> Task goal
Though the entries hold pictures, only their text should be duplicated, exactly and in full.

> The data
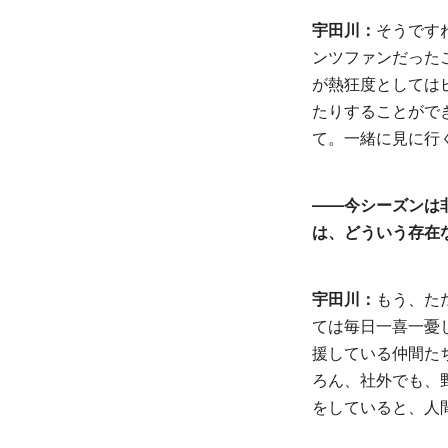
宇田川：
そうです
ンツファンだった
が熱狂度としては
たりすることがで
て。一緒に見に行
――今シーズンは
は、どういう存在
宇田川：
もう、た
ては毎日一喜一憂
援している仲間た
ろん、社外でも、
をしていると、人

> Answer
宇田川：
そうです
ンツファンだった
が熱狂度としては
たりすることがで
て。一緒に見に行
――今シーズンは
は、どういう存在
宇田川：
もう、た
ては毎日一喜一憂
援している仲間た
ろん、社外でも、
をしていると、人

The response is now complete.